Upon inspection from plotly, we can observe that most of the technical vocab had a lower sentimentality score, and most of the twitter handles (and almost all twitter handles that had company names), were negative. Considering the context (again) in which these tweets were received, it is not that surprising. 

As mentioned previous, there were some limitations to the BERT model that was used to create the pipeline. Although a string like (for example) 'This is not amazing!' can be detected well:
```
sentiment_analysis('This is not amazing!')
[{'label': 'NEGATIVE', 'score': 0.9997857213020325}]
```
A slight variation of the string (eg. 'This is amazing... not!') is not well recognised.
```
sentiment_analysis('This is amazing... not!')
[{'label': 'POSITIVE', 'score': 0.9929170608520508}]
```
Which is a clear limitation of the model, and should be further investigated (perhaps with some fine-tuning of the model).

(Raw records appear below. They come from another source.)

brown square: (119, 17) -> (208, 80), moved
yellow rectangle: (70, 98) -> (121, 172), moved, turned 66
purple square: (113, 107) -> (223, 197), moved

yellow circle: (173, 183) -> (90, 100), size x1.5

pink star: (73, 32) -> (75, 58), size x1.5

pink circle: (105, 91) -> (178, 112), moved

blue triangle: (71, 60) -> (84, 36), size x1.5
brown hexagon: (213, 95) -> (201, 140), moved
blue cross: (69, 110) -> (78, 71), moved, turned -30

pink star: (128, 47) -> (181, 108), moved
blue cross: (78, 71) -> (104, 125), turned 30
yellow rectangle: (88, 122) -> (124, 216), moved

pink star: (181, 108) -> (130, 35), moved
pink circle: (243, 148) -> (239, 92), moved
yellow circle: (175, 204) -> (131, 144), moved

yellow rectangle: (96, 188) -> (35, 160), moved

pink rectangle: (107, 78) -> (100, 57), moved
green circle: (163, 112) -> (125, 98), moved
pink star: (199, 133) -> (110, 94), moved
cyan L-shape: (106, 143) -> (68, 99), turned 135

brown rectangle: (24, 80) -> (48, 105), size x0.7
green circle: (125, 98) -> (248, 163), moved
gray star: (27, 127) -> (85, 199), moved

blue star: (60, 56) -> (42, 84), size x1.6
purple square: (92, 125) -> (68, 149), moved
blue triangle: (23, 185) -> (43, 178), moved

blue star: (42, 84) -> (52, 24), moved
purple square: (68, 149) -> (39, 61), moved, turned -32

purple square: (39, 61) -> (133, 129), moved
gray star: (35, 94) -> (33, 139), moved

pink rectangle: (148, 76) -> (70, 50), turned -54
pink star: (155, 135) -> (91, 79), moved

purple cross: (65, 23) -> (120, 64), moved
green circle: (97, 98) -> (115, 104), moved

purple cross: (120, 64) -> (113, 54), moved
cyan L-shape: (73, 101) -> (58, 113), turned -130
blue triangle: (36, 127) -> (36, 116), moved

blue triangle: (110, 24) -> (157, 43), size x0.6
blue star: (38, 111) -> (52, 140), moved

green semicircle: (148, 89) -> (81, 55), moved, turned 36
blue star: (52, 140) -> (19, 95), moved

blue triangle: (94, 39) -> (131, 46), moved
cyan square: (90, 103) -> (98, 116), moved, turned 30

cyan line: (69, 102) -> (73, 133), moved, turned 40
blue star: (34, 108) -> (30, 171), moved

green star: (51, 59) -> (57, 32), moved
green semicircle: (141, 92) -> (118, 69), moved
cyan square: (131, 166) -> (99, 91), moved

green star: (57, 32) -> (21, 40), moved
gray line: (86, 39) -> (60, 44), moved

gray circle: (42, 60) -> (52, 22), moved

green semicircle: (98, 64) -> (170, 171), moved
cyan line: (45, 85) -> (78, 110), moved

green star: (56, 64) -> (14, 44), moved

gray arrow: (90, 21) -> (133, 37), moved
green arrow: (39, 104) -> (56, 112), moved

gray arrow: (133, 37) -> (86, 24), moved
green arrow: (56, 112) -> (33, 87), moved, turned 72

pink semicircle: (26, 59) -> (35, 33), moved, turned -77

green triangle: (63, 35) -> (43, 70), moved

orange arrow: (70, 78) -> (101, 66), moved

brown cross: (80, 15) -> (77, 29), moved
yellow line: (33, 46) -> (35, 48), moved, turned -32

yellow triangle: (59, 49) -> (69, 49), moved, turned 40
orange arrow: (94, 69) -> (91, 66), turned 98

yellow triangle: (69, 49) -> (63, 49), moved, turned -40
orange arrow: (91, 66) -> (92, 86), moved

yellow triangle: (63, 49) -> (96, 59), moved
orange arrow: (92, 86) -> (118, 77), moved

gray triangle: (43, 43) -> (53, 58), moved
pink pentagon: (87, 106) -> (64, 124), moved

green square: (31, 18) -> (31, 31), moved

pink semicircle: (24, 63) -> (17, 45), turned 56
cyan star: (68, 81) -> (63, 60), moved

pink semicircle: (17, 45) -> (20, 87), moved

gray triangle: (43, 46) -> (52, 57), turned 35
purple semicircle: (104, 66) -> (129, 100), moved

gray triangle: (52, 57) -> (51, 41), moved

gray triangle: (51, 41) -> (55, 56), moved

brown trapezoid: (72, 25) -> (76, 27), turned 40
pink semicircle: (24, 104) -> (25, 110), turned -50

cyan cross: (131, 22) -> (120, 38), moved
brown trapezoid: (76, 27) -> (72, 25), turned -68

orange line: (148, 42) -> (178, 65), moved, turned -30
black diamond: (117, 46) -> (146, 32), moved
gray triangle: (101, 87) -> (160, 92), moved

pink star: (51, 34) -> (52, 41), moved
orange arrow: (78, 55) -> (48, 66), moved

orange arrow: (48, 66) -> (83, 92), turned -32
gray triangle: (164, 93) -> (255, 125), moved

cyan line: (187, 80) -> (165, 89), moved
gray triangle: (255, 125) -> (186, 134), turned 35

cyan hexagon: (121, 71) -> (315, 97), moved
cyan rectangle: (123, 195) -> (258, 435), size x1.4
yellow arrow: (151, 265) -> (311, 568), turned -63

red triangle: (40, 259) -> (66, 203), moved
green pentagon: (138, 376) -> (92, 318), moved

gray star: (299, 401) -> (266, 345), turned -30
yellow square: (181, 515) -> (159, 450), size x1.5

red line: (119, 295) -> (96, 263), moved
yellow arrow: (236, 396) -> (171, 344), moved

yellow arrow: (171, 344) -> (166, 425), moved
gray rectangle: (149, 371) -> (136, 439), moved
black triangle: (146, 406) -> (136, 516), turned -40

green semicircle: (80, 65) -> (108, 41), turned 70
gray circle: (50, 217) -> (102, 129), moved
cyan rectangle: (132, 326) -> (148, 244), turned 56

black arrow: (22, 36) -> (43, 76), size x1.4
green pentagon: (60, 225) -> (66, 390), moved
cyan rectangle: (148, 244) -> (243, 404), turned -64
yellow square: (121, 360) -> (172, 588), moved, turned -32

Whilst other models were considered, it was clear that this version of the BERT model had the best outcomes overall, outdoing other pretrained models that had been fine-tuned for tweets, like `vinai/bertweet_base`. Which was one of the main reasons I had considered using the generalised BERT model. Further, there were the occasional foreign language tweets, but I went with the BERT model again because of the ease of use. There were other models that could use other/multiple languages, but those did not have the speed and accuracy of the BERT model, which was another reason I used this model.

The dataset contained some very strange/unusual characters such as 'üò°üò°'. I did not remove/filter these words/characters out for this dataset specifically, as they were relatively few and far between, and did not appear to have much of an adverse affect on our model predictions.

An obvious but crucial point to say is that most of these words (at least for my run) had only had a sample tweet size only slightly greater than 3 occurances. This is obviously not enough to classify the average sentiment of a word (as can be seen in the 'love' example). A larger sample size is crucial to more holistically observe the words of interest in the twitter tech-support space.

Again, I would like to thank Spark 64 to for giving me the opportunity to take part in the technical test. I hope that there were not jarring issues with running the Colab Notebook.